Michael Brier, 60, the owner of Recovery Connection Centers of America, Inc., was arrested at his home in Newton, Massachusetts — and charged with health care fraud, aggravated identity theft, money laundering and obstruction, U.S. Attorney for Rhode Island Zachary Cunha said at a news conference.
Mi Ok Bruining, 62, of Warwick, the company’s former supervisory counselor, was charged with health care fraud, Cunha said. She is alleged to have hired and trained counselors on how to fraudulently bill insurers.
The company, which has two locations in Rhode Island and more than a dozen in Massachusetts, was also charged.
An email seeking comment was sent to Brier’s attorney. No defense attorney was listed for Bruining in court documents.
It is alleged that “under the guise of running recovery clinics that supposedly provided much needed medical and therapy services to men and women in Rhode Island and Massachusetts who needed help in their struggles with addiction, these defendants in fact shortchanged their patients, providing them with little or no therapy and support while at the same time billing Medicare and other insurers as if they had,” Cunha said.
They billed public and private insurers for 45-minute treatment sessions that were in fact often 15 minutes or less, he said.
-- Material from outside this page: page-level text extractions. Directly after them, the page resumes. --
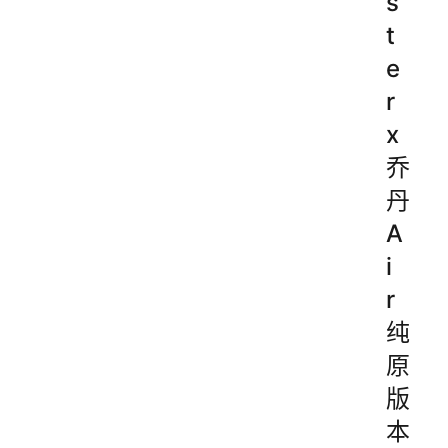
s
t
e
r
x
乔
丹
A
i
r
纯
原
版
本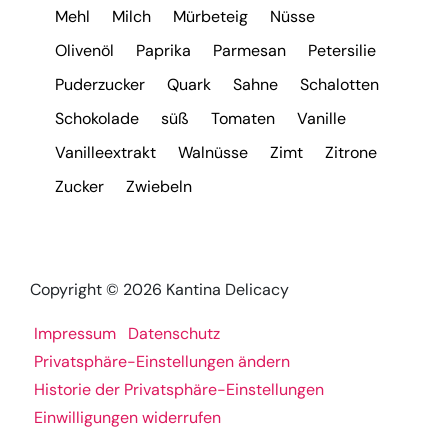
Mehl
Milch
Mürbeteig
Nüsse
Olivenöl
Paprika
Parmesan
Petersilie
Puderzucker
Quark
Sahne
Schalotten
Schokolade
süß
Tomaten
Vanille
Vanilleextrakt
Walnüsse
Zimt
Zitrone
Zucker
Zwiebeln
Copyright © 2026 Kantina Delicacy
Impressum
Datenschutz
Privatsphäre-Einstellungen ändern
Historie der Privatsphäre-Einstellungen
Einwilligungen widerrufen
Sometimes they billed insurers for more sessions than there were hours in the day.
Bruining was even called the “”five minute queen” for the short length of her therapy sessions, Cunha said.
About 1,500 patients in total were affected, authorities said.
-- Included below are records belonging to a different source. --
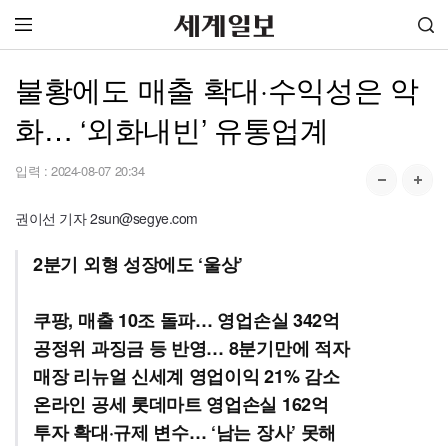
불황에도 매출 확대·수익성은 악
화… ‘외화내빈’ 유통업계
입력 :
2024-08-07 20:34
권이선 기자 2sun@segye.com
2분기 외형 성장에도 ‘울상’
쿠팡, 매출 10조 돌파… 영업손실 342억
공정위 과징금 등 반영… 8분기만에 적자
매장 리뉴얼 신세계 영업이익 21% 감소
온라인 공세 롯데마트 영업손실 162억
투자 확대·규제 변수… ‘남는 장사’ 못해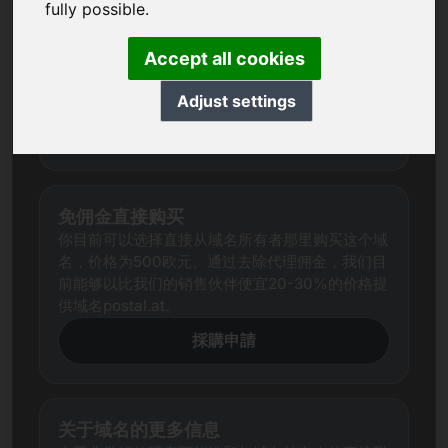
我们总是试图通过全面研究为每个域名确定一个公
fully possible.
平的市场价格。
尽管如此，感兴趣的各方对价格的期望往往与卖方
Accept all cookies
的期望不同。在这种情况下，我们向您提供您的价
格建议
Adjust settings
我的价格建议
免佣金直接购买
你目前可以选择直接从域名所有者那里购买这个域
名，价格为500欧元。通过去除代理佣金，我们目
前能够以比我们的销售伙伴便宜20-30%的价格提
供域名postal.at。
採購申請
关于域名的更多信息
Brier, who is not a doctor, used the names of real doctors in order to use their license numbers without their knowledge or permission to fill prescriptions for some patients, authorities said.
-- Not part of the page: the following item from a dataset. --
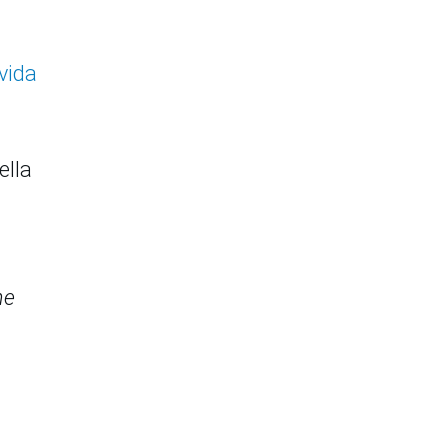
 vida
ella
he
Brier also allegedly lied on his Medicare application by failing to disclose a 2013 federal tax evasion conviction that led to a 27-month prison sentence.
Joseph R. Bonavolonta, special agent in charge of the FBI Boston division, called the case “one of the most brazen and egregious examples of health care fraud the FBI has seen here in Rhode Island in recent history.”
The FBI seized Brier’s nearly $2 million home, two late-model cars, and the company’s Providence headquarters. Brier tried to conceal and launder the proceeds of his scheme through investment accounts, the purchase of luxury vehicles, student loan payments, home renovations, and an oceanfront resort in Panama, Bonavolonta said.
Federal authorities are working with the Rhode Island Department of Behavioral Healthcare, Developmental Disabilities and Hospitals and the Massachusetts Department of Public Health to ensure continuity of care for RCCA’s patients.